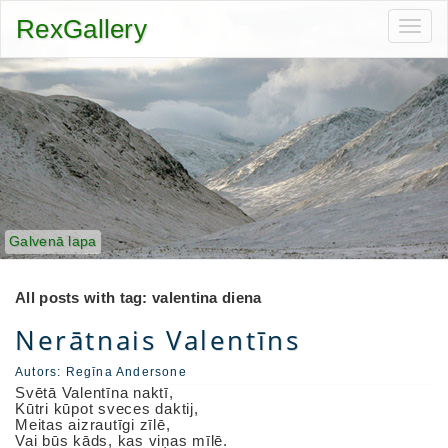
RexGallery
Toggl
navig
Galvenā lapa
All posts with tag: valentina diena
Nerātnais Valentīns
Autors:
Regīna Andersone
Svētā Valentīna naktī,
Kūtri kūpot sveces daktij,
Meitas aizrautīgi zīlē,
Vai būs kāds, kas viņas mīlē.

§ **Exercise requirements**:
The answer must be the full listing, word for word, with no images in it.

§ **Exercise answer**:
RexGallery
Toggl
navig
Galvenā lapa
All posts with tag: valentina diena
Nerātnais Valentīns
Autors:
Regīna Andersone
Svētā Valentīna naktī,
Kūtri kūpot sveces daktij,
Meitas aizrautīgi zīlē,
Vai būs kāds, kas viņas mīlē.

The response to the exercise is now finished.